Table of Contents
Summarised by Centrist
Despite talk of cross-party cooperation, polling suggests Te Pāti Māori may not be needed to form the next government, leaving the party pitching flexibility from a position of diminished leverage ahead of the 2026 election.
Speaking at Rātana, co-leader Debbie Ngarewa-Packer said she could work with Winston Peters and New Zealand First, floating the idea of cooperation across ideological lines.
The comments come as polling shows NZ First holding the balance of power, with either major bloc able to govern without Te Pāti Māori’s support.
Ngarewa-Packer framed 2025 as a bruising year for the party, marked by suspensions, self-inflicted wounds and the death of MP Takutai Tarsh Kemp. “Last year was just a write-off,” she said.
The outreach follows Labour leader Chris Hipkins publicly distancing his party from Te Pāti Māori during last year’s internal turmoil. “It’s not clear how many Māori Parties there are,” Hipkins remarked at the time, as questions mounted about the party’s stability.
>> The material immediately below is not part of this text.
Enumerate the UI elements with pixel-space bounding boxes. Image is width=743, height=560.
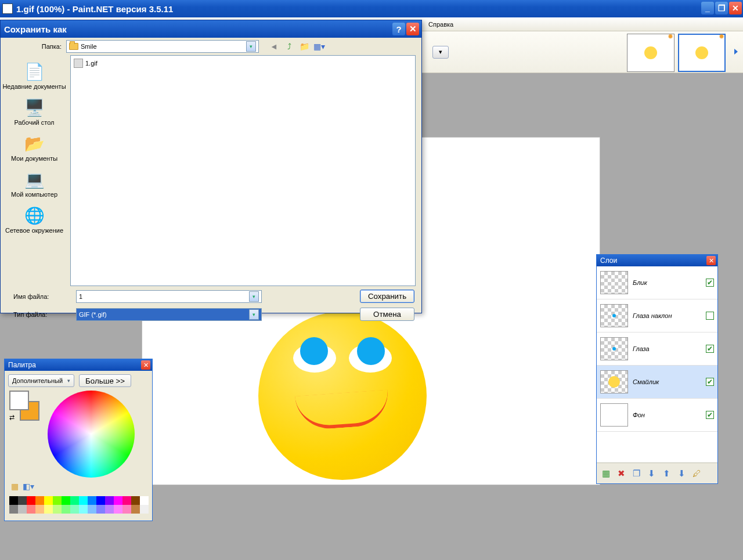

Despite this, Ngarewa-Packer said Te Pāti Māori could be ready to govern by November.
“Obviously, there’s some things that I could never agree with NZ First on,” she said, “but on certain kaupapa, you have to work together.”
Peters has ruled out working with Hipkins and Te Pāti Māori.
Editor’s note: Senior figures in Te Pāti Māori, including Ngārewa-Packer, have repeatedly accused New Zealand First and Winston Peters of being “racist and hateful,” “anti-Māori,” pursuing policies that would “exterminate Māori,” and promoting “deliberate, systemic genocide.” Ngārewa-Packer has previously said the coalition government that included Peters as Deputy Prime Minister had “all the traits of typical white supremacists.”
Voters may reasonably wonder whether those claims were never meant literally and deployed only when politically useful, or whether they were meant literally, in which case today’s talk of cooperation is grotesque and unserious.